4.13  The HLF have indicated that public access would need to be provided under a formal agreement for 30 years. The HLF are also seeking assurances that the TVMHP can continue to achieve the original approved purposes both in respect of investment already made and any future project work at Morwellham. This will include an agreement with any purchaser on how this can be achieved and may include leases with a public body (probably WDBC) on any future project works.

4.14  At the time of drafting this report officers are trying to develop a form of agreement that the HLF Board of Trustees would be willing to accept so as to avoid the claw back provision being invoked and which would also be acceptable to the preferred bidders. These discussions are ongoing and of necessity an oral update will be provided to Members at the meeting.
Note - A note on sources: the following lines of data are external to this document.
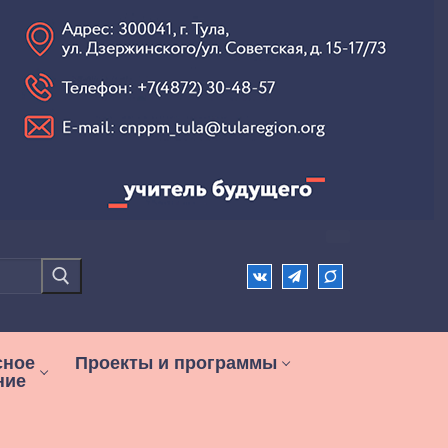
сное
Проекты и программы
ние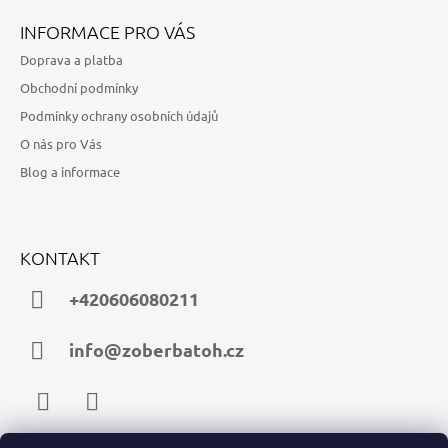
INFORMACE PRO VÁS
Doprava a platba
Obchodní podmínky
Podmínky ochrany osobních údajů
O nás pro Vás
Blog a informace
KONTAKT
+420606080211
info@zoberbatoh.cz
Facebook
Instagram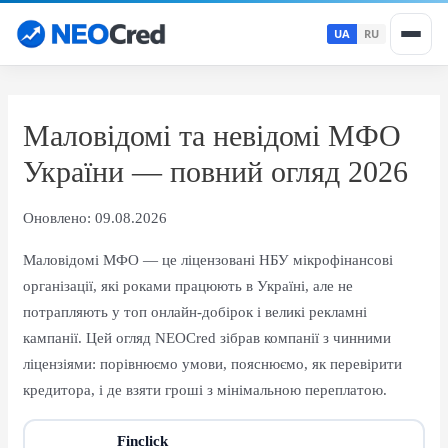
Перейти
UA
RU
до
вмісту
Маловідомі та невідомі МФО
України — повний огляд 2026
Оновлено: 09.08.2026
Маловідомі МФО — це ліцензовані НБУ мікрофінансові
організації, які роками працюють в Україні, але не
потрапляють у топ онлайн-добірок і великі рекламні
кампанії. Цей огляд NEOCred зібрав компанії з чинними
ліцензіями: порівнюємо умови, пояснюємо, як перевірити
кредитора, і де взяти гроші з мінімальною переплатою.
Finclick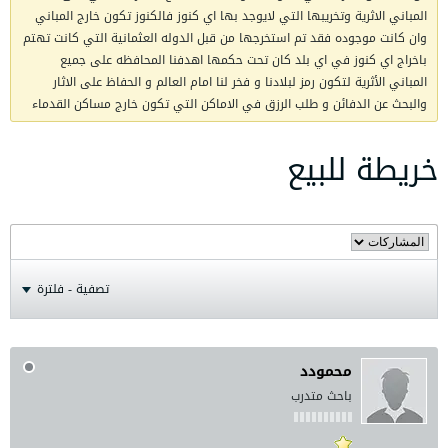
المباني الاثرية وتخريبها التي لايوجد بها اي كنوز فالكنوز تكون خارج المباني
وان كانت موجوده فقد تم استخرجها من قبل الدوله العثمانية التي كانت تهتم
باخراج اي كنوز في اي بلد كان تحت حكمها اهدفنا المحافظه على جميع
المباني الأثرية لتكون رمز لبلادنا و فخر لنا امام العالم و الحفاظ على الاثار
والبحث عن الدفائن و طلب الرزق في الاماكن التي تكون خارج مساكن القدماء
خريطة للبيع
تصفية - فلترة
محمودد
باحث متدرب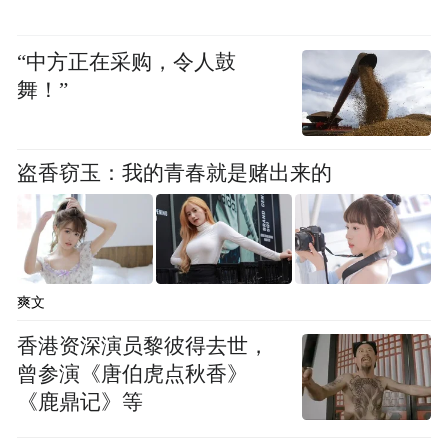
AR直播技术
“中方正在采购，令人鼓
舞！”
科技助力整合营销
安徽凤凰有道集团通过AR发布会录制、视频
盗香窃玉：我的青春就是赌出来的
推流、场景搭建、三维舞台建模、特效设计
等科技手段助推本源量子发布会圆满举办。
爽文
香港资深演员黎彼得去世，
曾参演《唐伯虎点秋香》
《鹿鼎记》等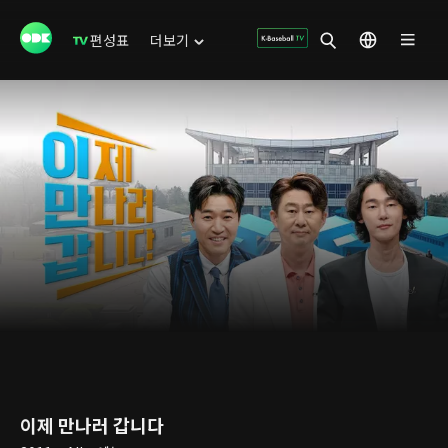
편성표
더보기
이제 만나러 갑니다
Proposed future use of Morwellham and implications for the Borough Council

4.15  The preferred bidders currently operate a visitor attraction elsewhere in Devon and another leisure related business. Their intentions are to re-open Morwellham to the public throughout the year through an overall admission charge and possibly free entry in the winter months. The preferred bidder is keen to maintain and develop Morwellham Quay’s links with schools and other education establishments. Its proposed role within the World Heritage Site as a key centre is welcomed and the bidders wish to embrace links with the Cornwall and West Devon Mining Landscape working in conjunction with the TVMHP and help to continue to deliver the project.